Dataset records
——————

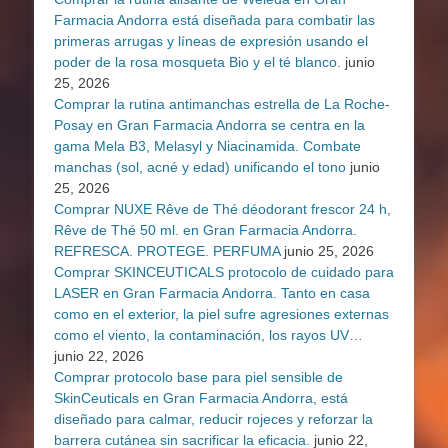
Farmacia Andorra está diseñada para combatir las
primeras arrugas y líneas de expresión usando el
poder de la rosa mosqueta Bio y el té blanco.
junio
25, 2026
Comprar la rutina antimanchas estrella de La Roche-
Posay en Gran Farmacia Andorra se centra en la
gama Mela B3, Melasyl y Niacinamida. Combate
manchas (sol, acné y edad) unificando el tono
junio
25, 2026
Comprar NUXE Rêve de Thé déodorant frescor 24 h,
Rêve de Thé 50 ml. en Gran Farmacia Andorra.
REFRESCA. PROTEGE. PERFUMA
junio 25, 2026
Comprar SKINCEUTICALS protocolo de cuidado para
LASER en Gran Farmacia Andorra. Tanto en casa
como en el exterior, la piel sufre agresiones externas
como el viento, la contaminación, los rayos UV…
junio 22, 2026
Comprar protocolo base para piel sensible de
SkinCeuticals en Gran Farmacia Andorra, está
diseñado para calmar, reducir rojeces y reforzar la
barrera cutánea sin sacrificar la eficacia.
junio 22,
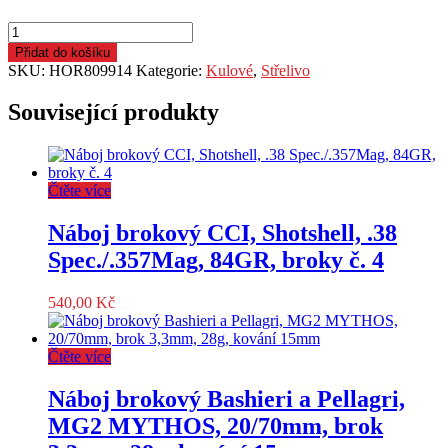
Náboj
kulový
Přidat do košíku
Hornady,
SKU:
HOR809914
Kategorie:
Kulové
,
Střelivo
International,
.308
Související produkty
Win.,
165GR
(10,6g),
ECX
Čtěte více
množství
Náboj brokový CCI, Shotshell, .38
Spec./.357Mag, 84GR, broky č. 4
540,00
Kč
Čtěte více
Náboj brokový Bashieri a Pellagri,
MG2 MYTHOS, 20/70mm, brok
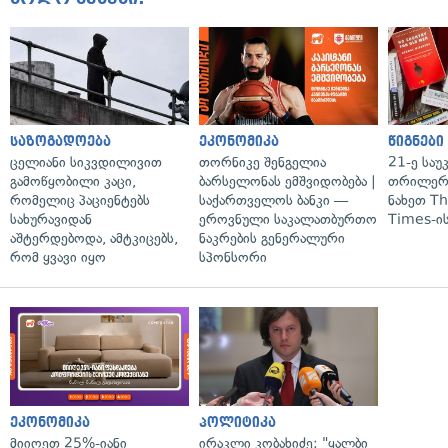
საზოგადოება
ეკონომიკა
წიგნები
ცელიანი სიკვდილივით
თორნიკე შენგელია
21-ე საუ
გამოწყობილი კაცი,
ბარსელონას ემშვიდობება |
თრილერი
რომელიც პაციენტებს
საქართველოს ბანკი —
ნახეთ T
სახურავიდან
ეროვნული საკალათბურთო
Times-ის
აშტერდებოდა, ამტკიცებს,
ნაკრების გენერალური
რომ ყვავი იყო
სპონსორი
ეკონომიკა
პოლიტიკა
მიიღეთ 25%-იანი
ირაკლი კობახიძე: "ყალბი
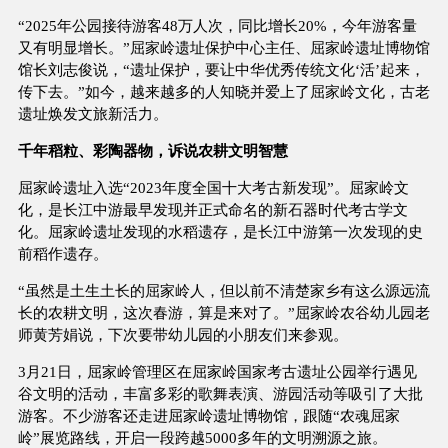
“2025年公园接待游客48万人次，同比增长20%，今年游客量
又有明显增长。”屈家岭遗址保护中心主任、屈家岭遗址博物馆
馆长刘志俊说，“遗址保护，要让中华优秀传统文化‘活’起来，
传下去。”如今，越来越多的人知晓并爱上了屈家岭文化，古老
遗址焕发文旅新活力。
千年稻粒、彩陶器物，诉说农耕文明智慧
屈家岭遗址入选“2023年度全国十大考古新发现”。屈家岭文
化，是长江中游最早发现并正式命名的新石器时代考古学文
化。屈家岭遗址发现的水稻遗存，是长江中游第一次发现的史
前稻作遗存。
“虽然是土生土长的屈家岭人，但以前不清楚家乡有这么源远流
长的农耕文明，这次春游，算是来对了。”屈家岭农谷幼儿园老
师黄芳娟说，下次要带幼儿园的小朋友们来参观。
3月21日，屈家岭管理区在屈家岭国家考古遗址公园举行遇见
谷文明的活动，丰富多彩的歌舞表演、游园活动等吸引了大批
游客。不少游客还走进屈家岭遗址博物馆，跟随“农魂屈家
岭”展览路线，开启一段跨越5000多年的文明溯源之旅。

——————

**What you should do**. Using the records above, gather all lines where the string "Andorra" is present.

**Exercise answer**.
Farmacia Andorra está diseñada para combatir las
Posay en Gran Farmacia Andorra se centra en la
Rêve de Thé 50 ml. en Gran Farmacia Andorra.
LASER en Gran Farmacia Andorra. Tanto en casa
SkinCeuticals en Gran Farmacia Andorra, está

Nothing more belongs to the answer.